Some of the most interesting material in the book, however, and the
section from which it takes its title, is Ezrahi's discussion of
the Israeli police's use of rubber bullets. He argues, as many have
done before, that the capture of the West Bank and Gaza in 1967
produced a situation in which Israeli society was forced to
reconsider its approach to the use of force. Until the Intifada,
Israelis, and a large percentage of world opinion, saw Israel's
conflicts as wars of self-defense. Ezrahi details Israeli society's
reactions to its victory in the Six-Day War, noting that, although
not all the voices were those of unrestrained joy, triumphalism
quickly gained hold. The image of the Jewish soldier, empowered by
his swift victory in 1967, has become a truism of Israeli politics
and sociology, but Ezrahi already sees in this image the beginnings
of a questioning of the Israeli use of violence.

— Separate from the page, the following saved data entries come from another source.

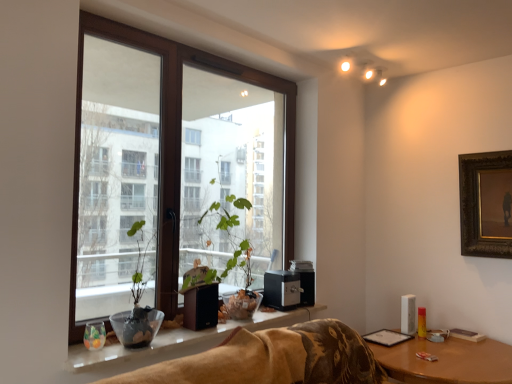 Question: From a real-world perspective, relative to green matte plant at center, is white glossy window sill at lower center vertically above or below?

Choices:
 (A) below
 (B) above

Answer: (A)

Question: Does point (193, 349) appear closer or farther from the camera than point (117, 327)?

Choices:
 (A) farther
 (B) closer

Answer: (B)

Question: Which object is positioned farthest from the brown wooden window at center?

Choices:
 (A) white glossy window sill at lower center
 (B) green matte plant at center
 (C) brown wooden table at lower right
 (D) gold-framed painting at upper right

Answer: (D)

Question: Which of these objects is positioned closest to the brown wooden window at center?

Choices:
 (A) brown wooden table at lower right
 (B) gold-framed painting at upper right
 (C) green matte plant at center
 (D) white glossy window sill at lower center

Answer: (D) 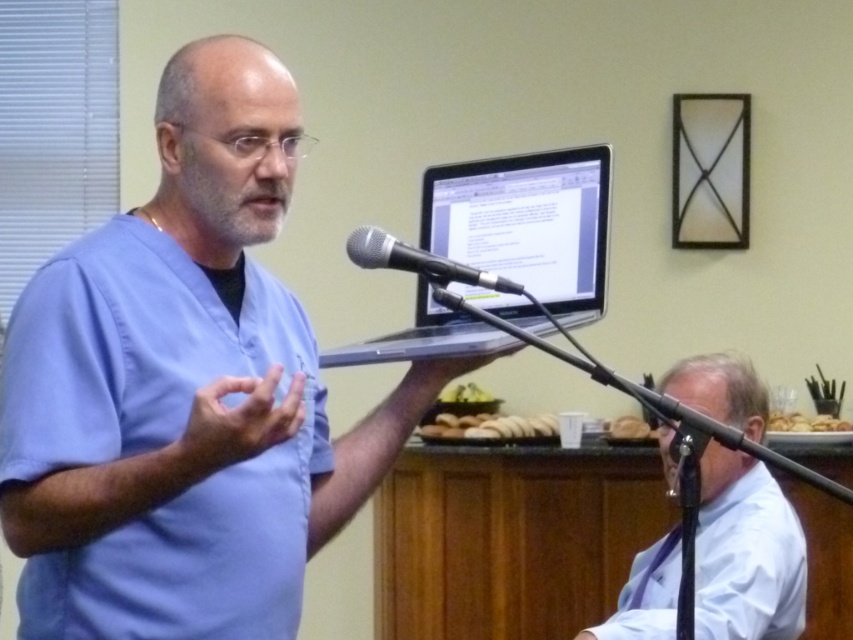 Does blue scrubs at center appear over yellow matte apples at center?

Yes, blue scrubs at center is above yellow matte apples at center.

Which is behind, point (64, 627) or point (460, 384)?

The point (460, 384) is more distant.

The width and height of the screenshot is (853, 640). What are the coordinates of `blue scrubs at center` in the screenshot? It's located at (184, 390).

Can you confirm if blue scrubs at center is positioned above golden brown crumbly bread at right?

Correct, blue scrubs at center is located above golden brown crumbly bread at right.

Does blue scrubs at center have a lesser width compared to golden brown crumbly bread at right?

In fact, blue scrubs at center might be wider than golden brown crumbly bread at right.

Measure the distance between blue scrubs at center and camera.

blue scrubs at center is 1.33 meters away from camera.

The image size is (853, 640). Identify the location of blue scrubs at center. (184, 390).

Who is higher up, black metallic microphone at center or golden brown crumbly bread at right?

Positioned higher is black metallic microphone at center.

Can you confirm if black metallic microphone at center is wider than golden brown crumbly bread at right?

No, black metallic microphone at center is not wider than golden brown crumbly bread at right.

Does point (477, 284) come in front of point (846, 428)?

That is True.

Find the location of `black metallic microphone at center`. black metallic microphone at center is located at coordinates (419, 260).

This process, he argues, culminated in the debates within the IDF
and the Israeli police over an appropriate response to the
Intifada. The image of the Arab aggressor threatening the state
itself, or the Palestinian infiltrator crossing the River Jordan,
was replaced by the moral strength of the protesters in the West
Bank and Gaza. Those nationalists who tried to persuade Israeli
society that all Palestinians were terrorists failed because of the
new reality on the ground: "In a clash of moral claims, not of
physical powers, Palestinian stones proved infinitely more painful
and devastating than Palestinian bullets" (p. 221).
Ezrahi argues that the scale of Palestinian deaths and injuries in
the first months of the Intifada forced Israel to reconsider its
whole approach. Rabin's infamous instruction to police officers to
"break the bones" of the demonstrators ultimately backfired when
news footage and the accounts of officers involved filtered back to
the Israeli public (p. 210). The army and the police searched "for
a technical solution: the perfect bullet that would stop the
demonstrators without killing or seriously wounding them" (pp.
212-213). The rubber bullet (a euphemistic term for rubber-coated
steel pellets) emerged as a protection, Ezrahi argues, as much for
Israeli consciences as for Palestinian demonstrators. However, as
the clashes at the end of 1998 showed, the force of the rubber
bullets depends heavily on the decisions and conduct of the
individuals who deploy them. Fired at close range, rubber bullets
can be lethal.
An Honest Assessment
Ezrahi ends his detailed discussion of the phenomenon with an
optimistic vision of the transformation that the Intifada brought
about within Israeli society: "This was a moment when Israelis in
growing numbers began to redefine the Palestinians as civilians
living on this land, to gradually acknowledge their distinct voice
as a nation in our midst... This increasing readiness to
acknowledge a rival narrative, a change of attitude loaded with
far-reaching consequences for future developments, is inseparable
from the willingness to soften the sharp points of our bullets" (p.
278).
Although Ezrahi's treatment of the Intifada is balanced and mature,
some readers may find in such passages a feeling that the
Palestinians did little more than provide the material for a change
in Israeli perceptions of violence and that the sharp points of
Israeli bullets were never an appropriate response to the
demonstrators. Rubber bullets, it could persuasively be argued,
allow the Israeli collective conscience to cope with the broader
injustice of the occupation by minimizing the revulsion arising
from violent deaths.
However, Rubber Bullets is, in many ways, a remarkably honest
assessment, both of dynamics within Israeli society and Israel's
reaction to its conduct in the occupied territories, a liberal
Israeli's efforts to come to terms with political paradoxes within
this nation. Some readers may also feel that the occupation is
treated in the book as a distraction from wider injustices
surrounding Zionism and the establishment and conduct of the state.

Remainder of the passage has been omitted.